Proanthocyanidin derived from the leaves of Vaccinium virgatum suppresses platelet-derived growth factor-induced proliferation of the human hepatic stellate cell line LI90

Hepatol Res. 2010 Apr;40(4):337-45. doi: 10.1111/j.1872-034X.2009.00589.x. Epub 2010 Jan 11.


Aim: Hepatic stellate cell (HSC) proliferation plays a pivotal role in liver fibrogenesis, and agents that suppress HSC activation, including platelet-derived growth factor (PDGF)-induced HSC proliferation, are good candidates for antifibrogenic therapies. In this report, we use the LI90 HSC line to elucidate the antifibrogenic effects of proanthocyanidin derived from the leaves of Vaccinium virgatum.

Methods: Proanthocyanidin (PAC) was extracted from the leaves of blueberry V. virgatum (BB-PAC), grape seeds (GS-PAC) and Croton lechleri (CL-PAC). These extracts were examined for their effects on PDGF-BB-induced LI90 cell proliferation and DNA synthesis. Extracellular signal-regulated kinase (ERK) and Akt phosphorylation and PDGF receptor-beta (PDGFR-beta) expression were evaluated by western blot analysis.

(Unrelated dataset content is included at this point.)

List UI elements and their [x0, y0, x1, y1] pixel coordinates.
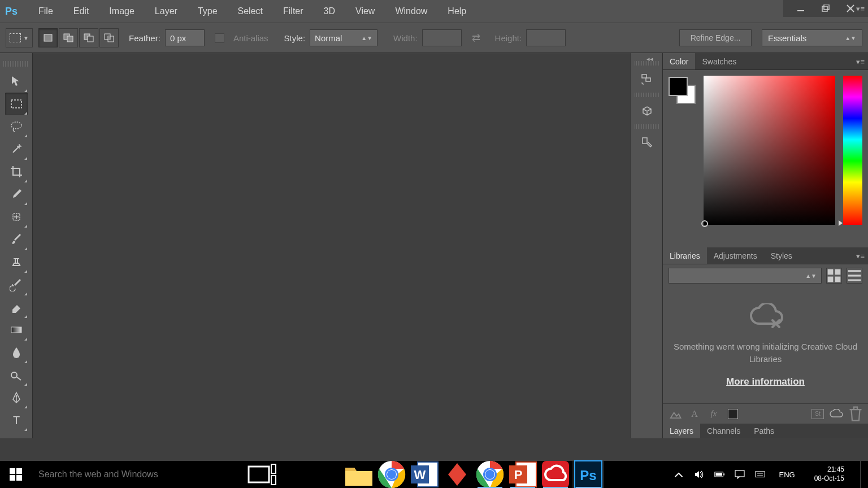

Results: BB-PAC potently suppressed PDGF-BB-induced proliferation and DNA synthesis of LI90 cells. BB-PAC also suppressed PDGF-BB-induced DNA synthesis in primary cultured rat HSC. Moreover, GS-PAC and CL-PAC suppressed PDGF-BB-induced DNA synthesis in LI90 cells. In contrast, the monomeric PAC catechin and epicatechin and dimeric PAC procyanidin B2 only slightly suppressed PDGF-BB-induced DNA synthesis. Western blot analysis showed that BB-PAC completely or partially inhibited PDGF-BB-induced ERK and Akt phosphorylation, respectively. In addition, BB-PAC partially inhibited the PDGF-BB-induced degradation of PDGFR-beta.

Conclusion: Our results suggest that BB-PAC suppresses activated HSC by inhibiting the PDGF signaling pathway. In addition, these results provide novel findings that may facilitate the development of antifibrogenic agents.